**Work order**: For this exercise, an exact copy is needed of only the lines from the one containing "Concerts (758, 74)" through the end of the data, with pictures left out.

**Entries shown**:
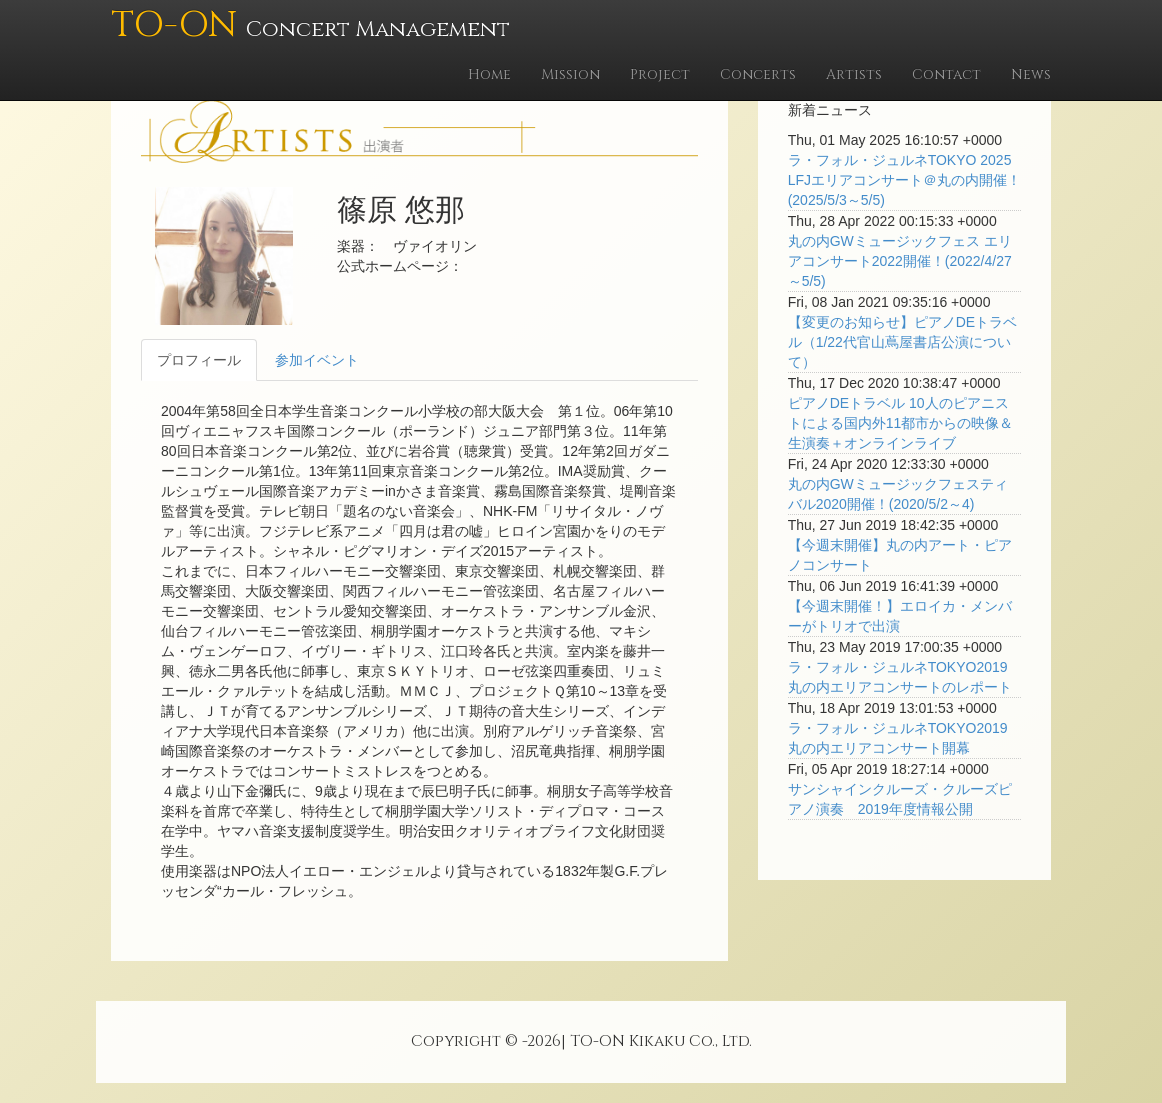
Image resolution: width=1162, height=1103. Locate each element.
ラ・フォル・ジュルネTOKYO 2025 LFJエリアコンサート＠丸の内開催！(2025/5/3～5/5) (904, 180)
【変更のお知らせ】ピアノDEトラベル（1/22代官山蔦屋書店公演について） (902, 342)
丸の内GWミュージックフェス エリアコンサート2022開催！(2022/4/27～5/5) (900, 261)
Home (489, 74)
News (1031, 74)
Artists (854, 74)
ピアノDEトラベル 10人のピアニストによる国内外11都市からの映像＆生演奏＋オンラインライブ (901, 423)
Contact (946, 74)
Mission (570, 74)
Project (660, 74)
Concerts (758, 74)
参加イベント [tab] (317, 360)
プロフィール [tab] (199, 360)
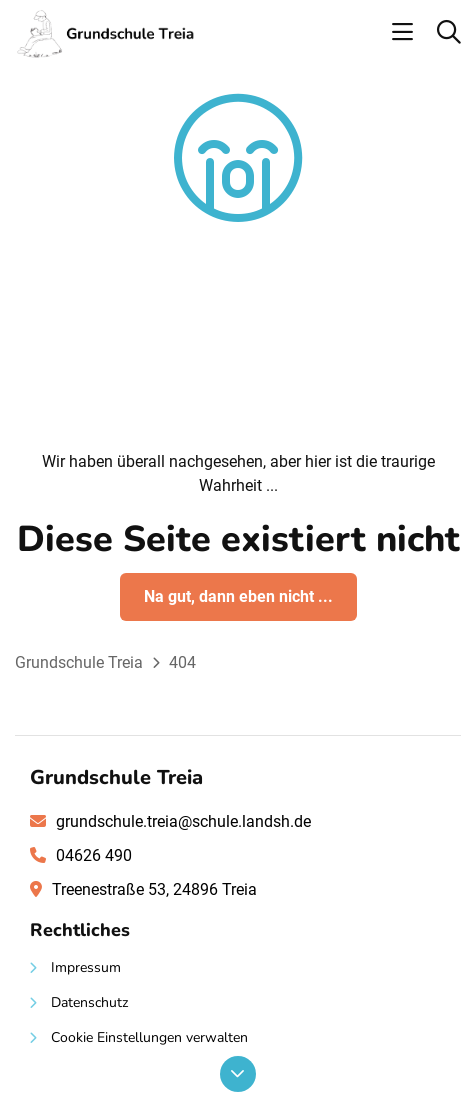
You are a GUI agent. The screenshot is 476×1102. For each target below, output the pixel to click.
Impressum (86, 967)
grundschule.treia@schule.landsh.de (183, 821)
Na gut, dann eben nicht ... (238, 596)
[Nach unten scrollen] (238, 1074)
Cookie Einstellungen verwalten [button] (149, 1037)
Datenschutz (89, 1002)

**Task answer**:
Concerts (758, 74)
参加イベント [tab] (317, 360)
プロフィール [tab] (199, 360)
You are a GUI agent. The screenshot is 476×1102. For each target below, output the pixel to click.
Impressum (86, 967)
grundschule.treia@schule.landsh.de (183, 821)
Na gut, dann eben nicht ... (238, 596)
[Nach unten scrollen] (238, 1074)
Cookie Einstellungen verwalten [button] (149, 1037)
Datenschutz (89, 1002)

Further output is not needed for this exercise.